Monday’s market losses suggest investors remain unconvinced by Chinese regulators’ repeated pledges to bolster confidence. On Sunday, the China Securities Regulatory Commission vowed again to prevent “abnormal fluctuations” in the stock market. But it did not offer any details about how it would do so.

“Despite attempts by state authorities to stabilize the market, investor sentiment remains fragile, reflecting deep-seated concerns about the reliability of government policies and the regulatory framework,” said Stephen Innes, managing partner at SPI Asset Management.

Further, “the uncertainty surrounding Chinese markets and trade relations is compounded by the possibility of increasing tariffs on China, as proposed by Republican presidential candidate Donald Trump,” he added.

In an extraordinary message, a listed company appears to be suggesting that Chinese investors take a break from the stock market — if only for a few days over the upcoming Chinese New Year holiday.

“Life is not only about the stock market, but also about parents, lovers, children and friends. [We] recommend that investors temporarily leave the stock market, let go of their obsessions, change their mood, and welcome the New Year with a relaxed and peaceful mood,” Hangzhou Yitong New Materials said in a comment posted in response to a question from investors in an online forum run by the Shenzhen Stock Exchange.

The Shenzhen-listed company, which produces metal products, has lost 42% of its stock market value since the start of this year.

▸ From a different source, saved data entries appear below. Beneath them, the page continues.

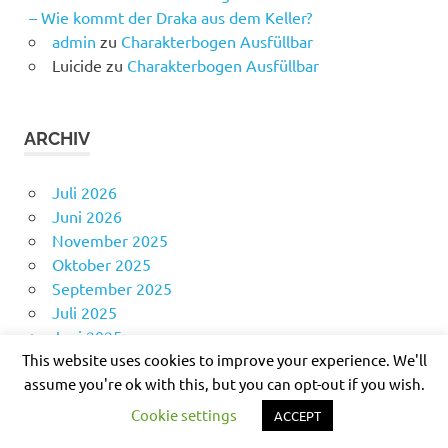
– Wie kommt der Draka aus dem Keller?
admin
zu
Charakterbogen Ausfüllbar
Luicide
zu
Charakterbogen Ausfüllbar
ARCHIV
Juli 2026
Juni 2026
November 2025
Oktober 2025
September 2025
Juli 2025
Juni 2025
This website uses cookies to improve your experience. We'll
Mai 2025
assume you're ok with this, but you can opt-out if you wish.
April 2025
März 2025
Cookie settings
ACCEPT
Februar 2025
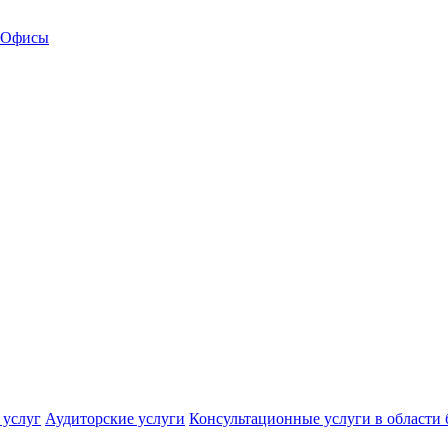
Офисы
 услуг
Аудиторские услуги
Консультационные услуги в области 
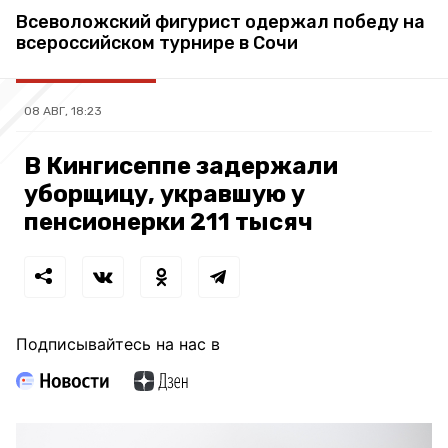
Всеволожский фигурист одержал победу на
всероссийском турнире в Сочи
08 АВГ, 18:23
В Кингисеппе задержали
уборщицу, укравшую у
пенсионерки 211 тысяч
Подписывайтесь на нас в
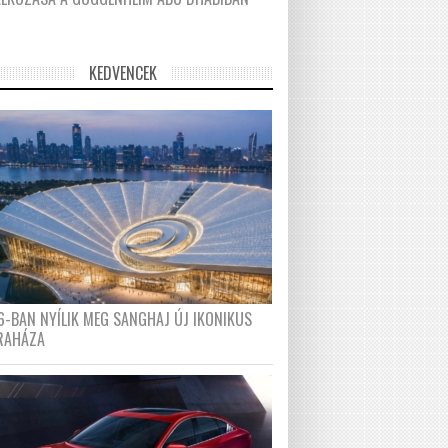
KEDVENCEK
6-BAN NYÍLIK MEG SANGHAJ ÚJ IKONIKUS
RAHÁZA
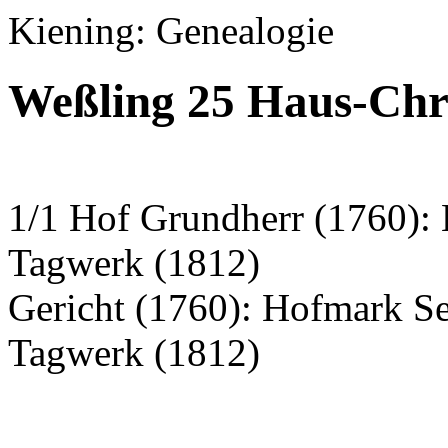
Kiening: Genealogie
Weßling 25 Haus-Chro
1/1 Hof Grundherr (1760):
Tagwerk (1812)
Gericht (1760): Hofmark S
Tagwerk (1812)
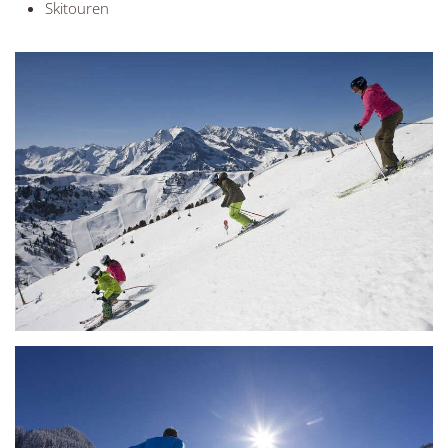
Skitouren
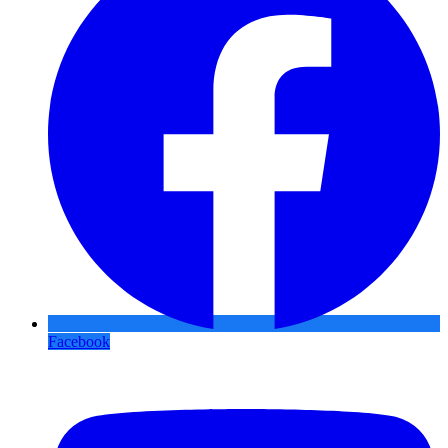
Facebook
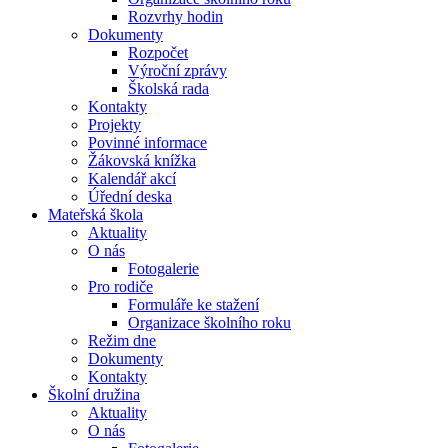
Rozvrhy hodin
Dokumenty
Rozpočet
Výroční zprávy
Školská rada
Kontakty
Projekty
Povinné informace
Žákovská knížka
Kalendář akcí
Úřední deska
Mateřská škola
Aktuality
O nás
Fotogalerie
Pro rodiče
Formuláře ke stažení
Organizace školního roku
Režim dne
Dokumenty
Kontakty
Školní družina
Aktuality
O nás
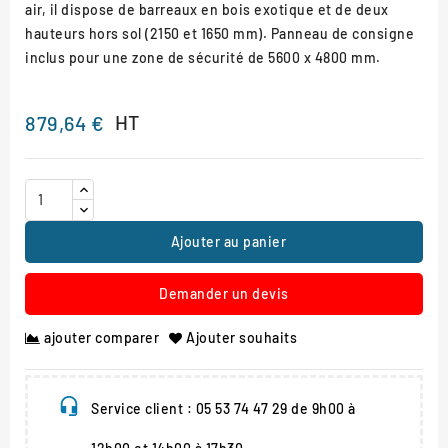
air, il dispose de barreaux en bois exotique et de deux
hauteurs hors sol (2150 et 1650 mm). Panneau de consigne
inclus pour une zone de sécurité de 5600 x 4800 mm.
HT
879,64 €
Ajouter au panier
Demander un devis
ajouter comparer
Ajouter souhaits
Service client : 05 53 74 47 29 de 9h00 à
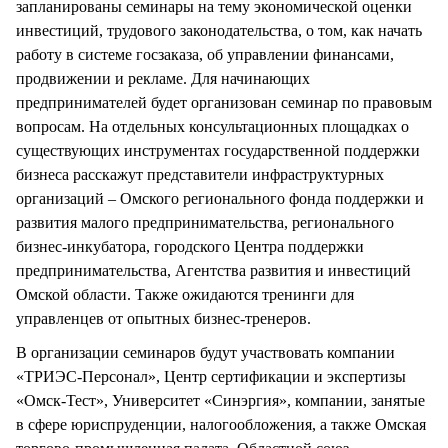
запланированы семинары на тему экономической оценки
инвестиций, трудового законодательства, о том, как начать
работу в системе госзаказа, об управлении финансами,
продвижении и рекламе. Для начинающих
предпринимателей будет организован семинар по правовым
вопросам. На отдельных консультационных площадках о
существующих инструментах государственной поддержки
бизнеса расскажут представители инфраструктурных
организаций – Омского регионального фонда поддержки и
развития малого предпринимательства, регионального
бизнес-инкубатора, городского Центра поддержки
предпринимательства, Агентства развития и инвестиций
Омской области. Также ожидаются тренинги для
управленцев от опытных бизнес-тренеров.
В организации семинаров будут участвовать компании
«ТРИЭС-Персонал», Центр сертификации и экспертизы
«Омск-Тест», Университет «Синэргия», компании, занятые
в сфере юриспруденции, налогообложения, а также Омская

Altogether, about $6.1 trillion in market value has been wiped from the Chinese and Hong Kong stock markets since their recent peaks in February 2021, according to a CNN calculation based on data from the Shanghai, Shenzhen and Hong Kong exchanges.

record downturn in its dominant real estate market, high youth unemployment, deflation and a rapidly falling birthrate are just some of the issues ailing the world’s second-largest economy.

This article has been updated with new information.